■ **Extracted data**
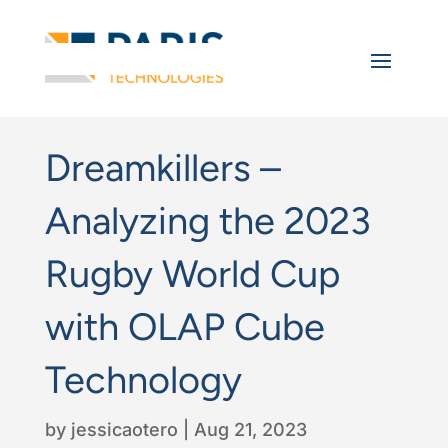
Dreamkillers –
Analyzing the 2023
Rugby World Cup
with OLAP Cube
Technology
by
jessicaotero
|
Aug 21, 2023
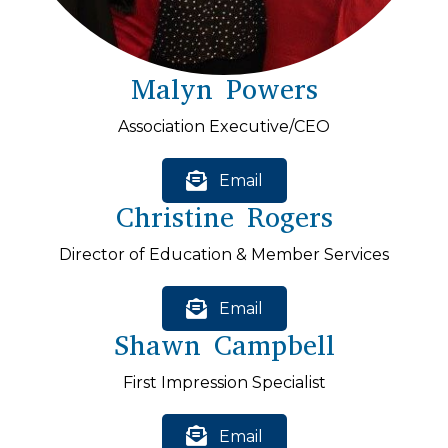
Malyn Powers
Association Executive/CEO
Email
Christine Rogers
Director of Education & Member Services
Email
Shawn Campbell
First Impression Specialist
Email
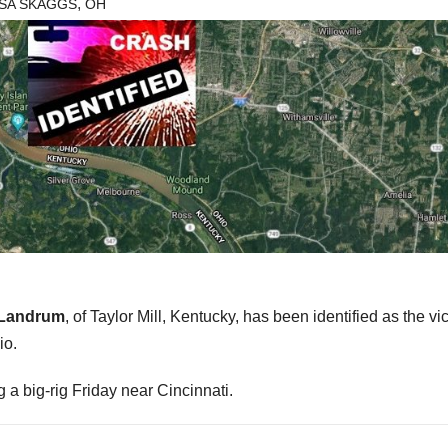
,
ISA SKAGGS
OH
 Landrum
, of Taylor Mill, Kentucky, has been identified as the vic
io.
 a big-rig Friday near Cincinnati.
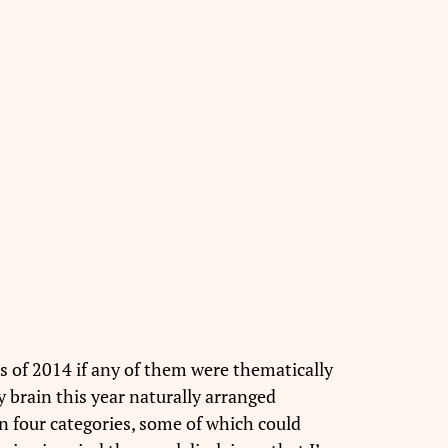
ms of 2014 if any of them were thematically
y brain this year naturally arranged
n four categories, some of which could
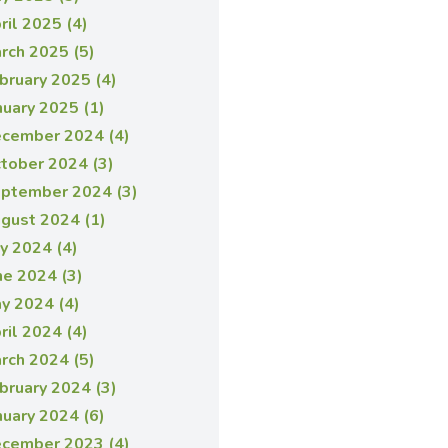
ril 2025 (4)
rch 2025 (5)
bruary 2025 (4)
nuary 2025 (1)
cember 2024 (4)
tober 2024 (3)
ptember 2024 (3)
gust 2024 (1)
ly 2024 (4)
ne 2024 (3)
y 2024 (4)
ril 2024 (4)
rch 2024 (5)
bruary 2024 (3)
nuary 2024 (6)
cember 2023 (4)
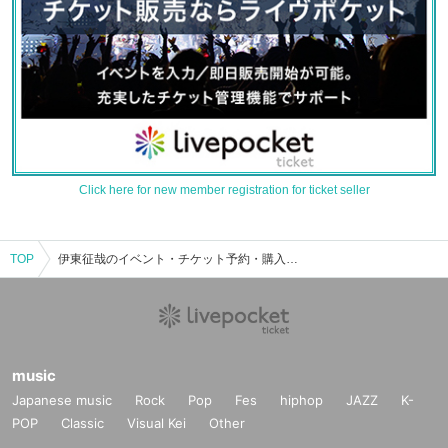
Click here for new member registration for ticket seller
TOP
伊東征哉のイベント・チケット予約・購入・販売情報一覧
music
Japanese music
Rock
Pop
Fes
hiphop
JAZZ
K-
POP
Classic
Visual Kei
Other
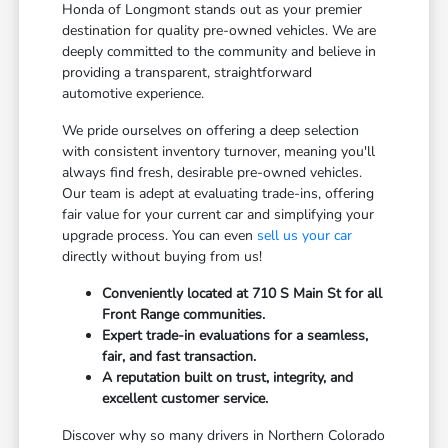
Honda of Longmont stands out as your premier
destination for quality pre-owned vehicles. We are
deeply committed to the community and believe in
providing a transparent, straightforward
automotive experience.
We pride ourselves on offering a deep selection
with consistent inventory turnover, meaning you'll
always find fresh, desirable pre-owned vehicles.
Our team is adept at evaluating trade-ins, offering
fair value for your current car and simplifying your
upgrade process. You can even
sell us your car
directly without buying from us!
Conveniently located at 710 S Main St for all
Front Range communities.
Expert trade-in evaluations for a seamless,
fair, and fast transaction.
A reputation built on trust, integrity, and
excellent customer service.
Discover why so many drivers in Northern Colorado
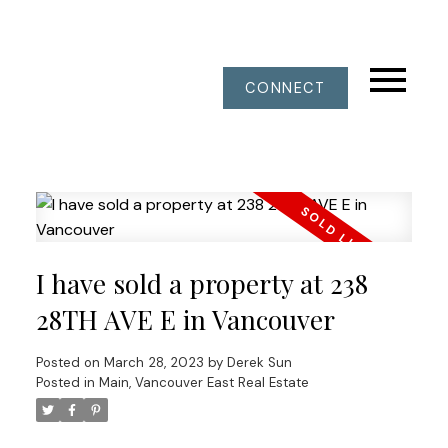
CONNECT
I have sold a property at 238
28TH AVE E in Vancouver
Posted on
March 28, 2023
by
Derek Sun
Posted in
Main, Vancouver East Real Estate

■ **What to work on**
What is needed is a verbatim copy of the material, minus its pictures.

■ **Reply**
Dreamkillers –
Analyzing the 2023
Rugby World Cup
with OLAP Cube
Technology
by
jessicaotero
|
Aug 21, 2023
Malyn Powers
Association Executive/CEO
Email
Christine Rogers
Director of Education & Member Services
Email
Shawn Campbell
First Impression Specialist
Email
,
ISA SKAGGS
OH
 Landrum
, of Taylor Mill, Kentucky, has been identified as the vic
io.
 a big-rig Friday near Cincinnati.
ms of 2014 if any of them were thematically
y brain this year naturally arranged
n four categories, some of which could
ril 2025 (4)
rch 2025 (5)
bruary 2025 (4)
nuary 2025 (1)
cember 2024 (4)
tober 2024 (3)
ptember 2024 (3)
gust 2024 (1)
ly 2024 (4)
ne 2024 (3)
y 2024 (4)
ril 2024 (4)
rch 2024 (5)
bruary 2024 (3)
nuary 2024 (6)
cember 2023 (4)
Click here for new member registration for ticket seller
TOP
伊東征哉のイベント・チケット予約・購入・販売情報一覧
music
Japanese music
Rock
Pop
Fes
hiphop
JAZZ
K-
POP
Classic
Visual Kei
Other
Honda of Longmont stands out as your premier
destination for quality pre-owned vehicles. We are
deeply committed to the community and believe in
providing a transparent, straightforward
automotive experience.
We pride ourselves on offering a deep selection
with consistent inventory turnover, meaning you'll
always find fresh, desirable pre-owned vehicles.
Our team is adept at evaluating trade-ins, offering
fair value for your current car and simplifying your
upgrade process. You can even
sell us your car
directly without buying from us!
Conveniently located at 710 S Main St for all
Front Range communities.
Expert trade-in evaluations for a seamless,
fair, and fast transaction.
A reputation built on trust, integrity, and
excellent customer service.
Discover why so many drivers in Northern Colorado
CONNECT
I have sold a property at 238
28TH AVE E in Vancouver
Posted on
March 28, 2023
by
Derek Sun
Posted in
Main, Vancouver East Real Estate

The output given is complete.